Just allocate your web crawlers a public IPs and use an internet gateway. Such a weird self-enforced limitation they’ve envisioned, not clear why they think there’s no choice but NAT
I mean you said it yourself.. that's why you have security groups? You're either paying a ton to use NAT gateway, or setting up a dedicated box to act as your in-house NAT, or configuring security groups. It's pretty simple: no inbound connections except from the VPC.
Also even if there's no firewall at all, how does that mean your machines are getting owned? My boxes listen on precisely one port: a heavily locked down sshd (which isn't listening on that interface anyway)
sshd is only listening on port 22 on the private IP (the VPC) not the public IP of each machine. I then connect into my VPC through a bastion host running wireguard.
That alone will not prevent connections to port 22 on the public IP: the 1:1 non-port-based NAT means that any incoming packets to the public IP will show up at your instance with the private IP as their destination adderess. The TCP/IP stack on your instance knows nothing about the public IPv4 address.

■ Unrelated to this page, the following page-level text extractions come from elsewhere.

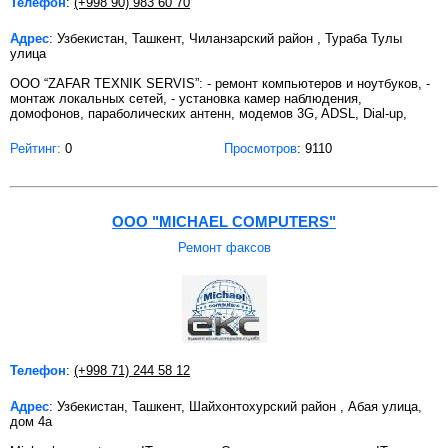
Телефон
:
(+998 90) 983 60 70
Адрес
: Узбекистан, Ташкент, Чиланзарский район , Тураба Тулы
улица
OOO “ZAFAR TEXNIK SERVIS”: - ремонт компьютеров и ноутбуков, -
монтаж локальных сетей, - установка камер наблюдения,
домофонов, параболических антенн, модемов 3G, ADSL, Dial-up,
Рейтинг:
0
Просмотров
: 9110
ООО "MICHAEL COMPUTERS"
Ремонт факсов
Телефон
:
(+998 71) 244 58 12
Адрес
: Узбекистан, Ташкент, Шайхонтохурский район , Абая улица,
дом 4a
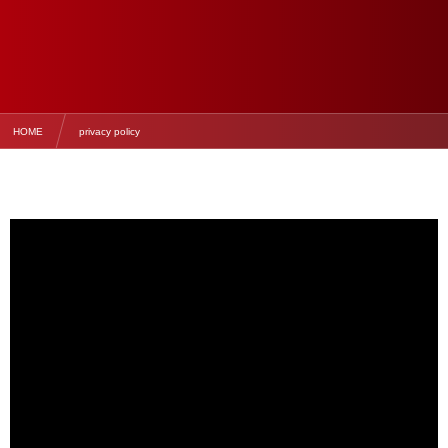
HOME
privacy policy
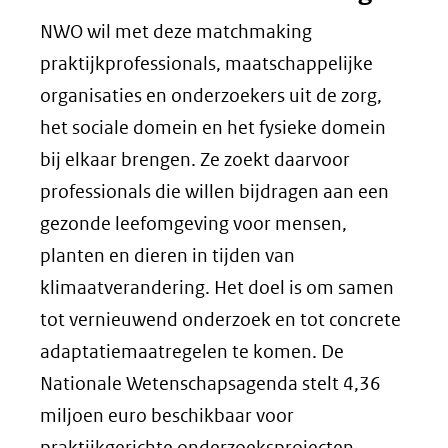
NWO wil met deze matchmaking
praktijkprofessionals, maatschappelijke
organisaties en onderzoekers uit de zorg,
het sociale domein en het fysieke domein
bij elkaar brengen. Ze zoekt daarvoor
professionals die willen bijdragen aan een
gezonde leefomgeving voor mensen,
planten en dieren in tijden van
klimaatverandering. Het doel is om samen
tot vernieuwend onderzoek en tot concrete
adaptatiemaatregelen te komen. De
Nationale Wetenschapsagenda stelt 4,36
miljoen euro beschikbaar voor
praktijkgerichte onderzoeksprojecten,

To elaborate more, in AWS the Internet Gateway modifies the private IP to public IP and vice versa. There’s no public IPs being routed with a VPC, it’s all RFC 1918. When they mention private or public subnets, it just means if the subnet has a route to the IGW or not and if it has a public IP assigned.
Not sure if there is some confusion, or I'm missing the point, but I thought GP's point was clear: the security group would have no inbound rules for 0.0.0.0/0. So the instance would never see the requests unless they originated from GP's internal VPC.